I would like every entry below written out exactly.

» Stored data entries

BEGIN

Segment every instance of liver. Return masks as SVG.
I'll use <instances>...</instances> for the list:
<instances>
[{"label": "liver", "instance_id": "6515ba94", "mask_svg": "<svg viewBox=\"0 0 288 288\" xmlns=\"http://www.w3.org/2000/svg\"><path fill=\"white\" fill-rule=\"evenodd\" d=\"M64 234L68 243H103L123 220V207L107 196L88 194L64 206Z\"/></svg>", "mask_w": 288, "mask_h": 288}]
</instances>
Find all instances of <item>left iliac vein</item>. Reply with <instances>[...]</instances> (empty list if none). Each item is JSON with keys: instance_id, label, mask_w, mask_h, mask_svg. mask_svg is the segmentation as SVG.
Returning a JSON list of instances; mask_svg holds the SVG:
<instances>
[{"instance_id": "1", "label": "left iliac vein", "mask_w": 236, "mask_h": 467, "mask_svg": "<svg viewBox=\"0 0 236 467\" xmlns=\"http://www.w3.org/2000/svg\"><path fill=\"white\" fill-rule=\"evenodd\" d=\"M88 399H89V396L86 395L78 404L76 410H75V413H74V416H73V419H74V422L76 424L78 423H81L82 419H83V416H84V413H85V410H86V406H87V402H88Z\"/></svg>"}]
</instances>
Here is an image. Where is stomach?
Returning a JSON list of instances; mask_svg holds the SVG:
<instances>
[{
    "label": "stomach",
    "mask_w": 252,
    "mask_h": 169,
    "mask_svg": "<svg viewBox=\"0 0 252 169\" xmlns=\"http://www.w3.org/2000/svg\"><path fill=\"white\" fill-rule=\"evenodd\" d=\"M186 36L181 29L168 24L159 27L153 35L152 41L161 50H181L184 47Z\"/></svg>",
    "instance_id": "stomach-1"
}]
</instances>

END

» Written response
Segment every instance of liver. Return masks as SVG.
I'll use <instances>...</instances> for the list:
<instances>
[{"label": "liver", "instance_id": "6515ba94", "mask_svg": "<svg viewBox=\"0 0 288 288\" xmlns=\"http://www.w3.org/2000/svg\"><path fill=\"white\" fill-rule=\"evenodd\" d=\"M64 234L68 243H103L123 220V207L107 196L88 194L64 206Z\"/></svg>", "mask_w": 288, "mask_h": 288}]
</instances>
Find all instances of <item>left iliac vein</item>. Reply with <instances>[...]</instances> (empty list if none). Each item is JSON with keys: instance_id, label, mask_w, mask_h, mask_svg. mask_svg is the segmentation as SVG.
Returning a JSON list of instances; mask_svg holds the SVG:
<instances>
[{"instance_id": "1", "label": "left iliac vein", "mask_w": 236, "mask_h": 467, "mask_svg": "<svg viewBox=\"0 0 236 467\" xmlns=\"http://www.w3.org/2000/svg\"><path fill=\"white\" fill-rule=\"evenodd\" d=\"M88 399H89V396L86 395L78 404L76 410H75V413H74V416H73V419H74V422L76 424L78 423H81L82 419H83V416H84V413H85V410H86V406H87V402H88Z\"/></svg>"}]
</instances>
Here is an image. Where is stomach?
Returning a JSON list of instances; mask_svg holds the SVG:
<instances>
[{
    "label": "stomach",
    "mask_w": 252,
    "mask_h": 169,
    "mask_svg": "<svg viewBox=\"0 0 252 169\" xmlns=\"http://www.w3.org/2000/svg\"><path fill=\"white\" fill-rule=\"evenodd\" d=\"M186 36L181 29L168 24L159 27L153 35L152 41L161 50H181L184 47Z\"/></svg>",
    "instance_id": "stomach-1"
}]
</instances>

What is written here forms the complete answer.